Photo by jphilipg.
Photo by jphilipg.

Life at Forbes has been a generally positive experience for me. I have a great room with a view of the golf course and easy access to the Wa, and I’ve come to love the leaf-crunching, peaceful walk. I wasn’t even annoyed when, a few weeks ago, I saw the construction site taking over my neighborhood. While my fellow Forbesians complained about the growing number of orange traffic cones, bulldozers, and walking detours, I was secretly excited.

Growing up, I walked to and from school in Manhattan. Depending on the year I had varied company: first my mom, then my siblings, then friends. Routes altered, after-school snacks changed, the mannequins in store windows were restyled. Periodically on these walks we’d come across a construction site. No matter how old I was, and always much to the confusion of my walking partner, I had the same reaction to this obstruction in our path: from the first glimpse of scaffolding and a “Hard Hats Required” sign, I would be thrilled by the prospect of a construction detour. Walking under a scaffolding in New York City was like driving through a tunnel on a rainy night, like hanging high in the air on a swing for just a second before drifting back towards the ground, like being underwater with my eyes open; it was a momentary surreal haven, where the noise and frenzy of the outside was shut out, when all that could possibly exist existed within those dingy, blue-painted walls.

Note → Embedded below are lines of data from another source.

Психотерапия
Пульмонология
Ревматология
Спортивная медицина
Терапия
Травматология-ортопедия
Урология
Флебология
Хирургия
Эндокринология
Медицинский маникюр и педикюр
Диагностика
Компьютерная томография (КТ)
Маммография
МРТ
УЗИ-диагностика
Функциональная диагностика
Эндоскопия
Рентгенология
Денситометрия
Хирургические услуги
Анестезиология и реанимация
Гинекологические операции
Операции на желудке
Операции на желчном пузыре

After living for a few weeks amid the Forbes area work zone, though, the only gut reaction I have to construction sites is nausea. Gone is the optimism and magic that once accompanied my trips through walking detours.

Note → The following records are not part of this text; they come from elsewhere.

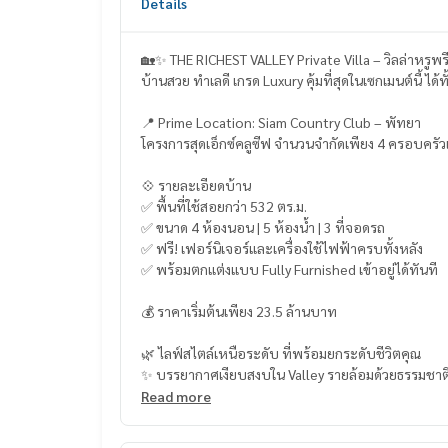
Details
🏡✨ THE RICHEST VALLEY Private Villa – วิลล่าหรูพ
บ้านสวย ทำเลดี เกรด Luxury คุ้มที่สุดในเซกเมนต์นี้ ได้ทั
📍 Prime Location: Siam Country Club – พัทยา
โครงการสุดเอ็กซ์คลูซีฟ จำนวนจำกัดเพียง 4 ครอบครัวเท
💠 รายละเอียดบ้าน
✅ พื้นที่ใช้สอยกว่า 532 ตร.ม.
✅ ขนาด 4 ห้องนอน | 5 ห้องน้ำ | 3 ที่จอดรถ
✅ ฟรี! เฟอร์นิเจอร์และเครื่องใช้ไฟฟ้าครบทั้งหลัง
✅ พร้อมตกแต่งแบบ Fully Furnished เข้าอยู่ได้ทันที
💰 ราคาเริ่มต้นเพียง 23.5 ล้านบาท
🌿 ไลฟ์สไตล์เหนือระดับ ที่พร้อมยกระดับชีวิตคุณ
✨ บรรยากาศเงียบสงบใน Valley รายล้อมด้วยธรรมชาต
✨ ให้ความเป็นส่วนตัวสูงสุด
Read more
✨ เหมาะสำหรับครอบครัวระดับพรีเมียม
✨ ลงทุนปล่อยเช่าในรูปแบบพูลวิลล่าก็ให้ผลตอบแทนส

Maybe it’s because the scenery here is generally more serene than that of Manhattan. I had just begun to appreciate the beauty of living outside the city, the fresh air and the sounds of crickets and leaves blowing in the wind. Princeton’s campus was much like the scaffolding of my childhood: an inspiring retreat from reality. All that changed with the introduction of the construction site. The site, which spans west from the Forbes entrance to the old Dinky station and north from the new station to McCarter theater, is a view-obstructing, dust-producing, dug-out wasteland. It’s added at least two minutes in each direction to my late night Wa runs, and made me so late to the Dinky that I had to buy a ticket on the train. Rather than providing refuge from a chaotic environment, it brought mayhem into the fortress that was once Forbes.

I am angry at the construction site; not because the Arts and Transit Center (which I’d quite like to be around for) won’t be finished until after I graduate, not even because it adds a few minutes to my commute every day. I am angry because it has stolen from me the feeling of wonder and endless possibility and awe I once felt upon every chance encounter with a construction site, replacing it with distaste for all things highlighter orange.

To bypass as much of the work zone as possible, I cut across the McCarter lawn, even though I once found a dead black squirrel there and have heard rumors about raccoons. Even for a New Yorker, these potential confrontations with wildlife are preferable to being enclosed for minutes at a time by metal fences.

I passed a road sign the other day, somewhere on University Place north of McCarter that read “END CONSTRUCTION,” presumably marking the end of the construction site. I thought it would make a nice picket sign.